I encounter hate all the time. Most recently while I was leaving my car in the underground parking lot of a mall. I thought it would be safer if I drive but… I imagine that everything bad happens after 8PM and it was around 5PM. A man approached me and told me to “fuck off back where I came from”. That was relatively harmless, because it happened in a mall where there were a lot of people, so in this case I didn’t feel threatened. Once, after a soccer game I went for a beer with my friend. It was around 1AM when I was getting back home. I saw three or four men outside my building and one of them approached me and said “we’ll kill you and Allah”. I have nothing to do with Allah. I was born in Poland, I’m Christian. Absurd. I felt threatened. I did not want to call the police, because I have a disabled brother and I feared retaliation. Fortunately, they behaved loud enough for someone else to call the police and disperse them.

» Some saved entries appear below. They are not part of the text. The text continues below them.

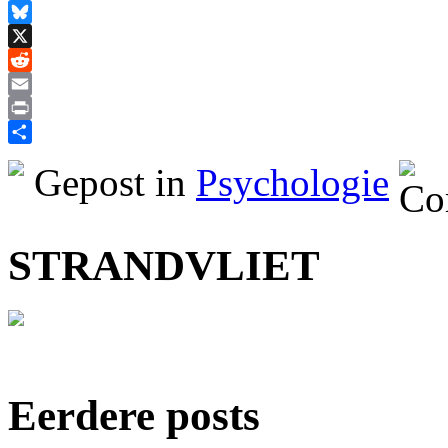
Facebook
Bluesky
X
Reddit
Email
Print
Delen
Gepost in
Psychologie
STRANDVLIET
Eerdere posts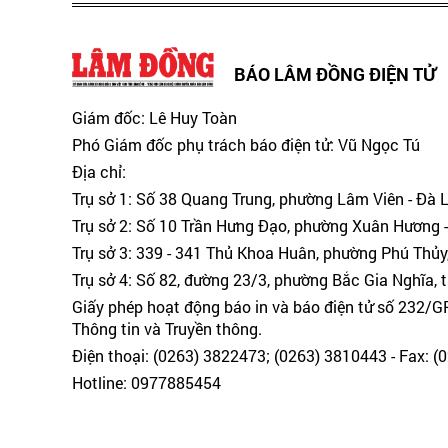
BÁO LÂM ĐỒNG ĐIỆN TỬ
Giám đốc: Lê Huy Toàn
Phó Giám đốc phụ trách báo điện tử: Vũ Ngọc Tú
Địa chỉ:
Trụ sở 1: Số 38 Quang Trung, phường Lâm Viên - Đà 
Trụ sở 2: Số 10 Trần Hưng Đạo, phường Xuân Hương -
Trụ sở 3: 339 - 341 Thủ Khoa Huân, phường Phú Thủy
Trụ sở 4: Số 82, đường 23/3, phường Bắc Gia Nghĩa, 
Giấy phép hoạt động báo in và báo điện tử số 232/
Thông tin và Truyền thông.
Điện thoại: (0263) 3822473; (0263) 3810443 - Fax: 
Hotline: 0977885454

I am often being called out on the street: “brownie”, “Arab”, “go back” or “you have it too good in Poland”, but these are situations to which I developed immunity, or even gotten used to, because they happen a couple times a month. They call me “brownie” without thinking if the slur references someone from China, Vietnam, Africa or Poland. To them, whoever has a different skin color is a different person. I tried showing my ID, saying I’m from Poland. They replied that it doesn’t matter, because I have a different skin color, so I can’t be Polish. My father is from Ghana, he lives in the US, my mom is Polish. How can someone judge me not Polish? I am and feel Polish.

Some guy started commenting on my instagram posts. He wrote things like “cripple”, “something happened to your skinny legs”, “I don’t think you’ll stand”, “you don’t know how to walk”. Then he started writing private messages with humiliating comments concerning my disability. He wrote asking why is my boyfriend with me. He also wrote that “I should stop pretending with that wheelchair and get up” and “you’ll be a cripple forever”. There were worse comments. He was very aggressive. I don’t know what motivates people to write such messages. I don’t know what they get from it. Satisfaction? Fortunately, other users helped me and reported the account and it got shut down.

Sometimes people approach me on the street and ask “what happened?”. That’s irritating. I reply that’s my business and don’t engage. I move on. I constantly hear “what happened to you?” or “you’re so pretty, yet on a wheelchair”. I never know how to react. I also had problems getting a job. I noticed employers are scared of hiring disabled people. Some think of us stereotypically. They consider us uneducated and treat us like we’re mentally incapable.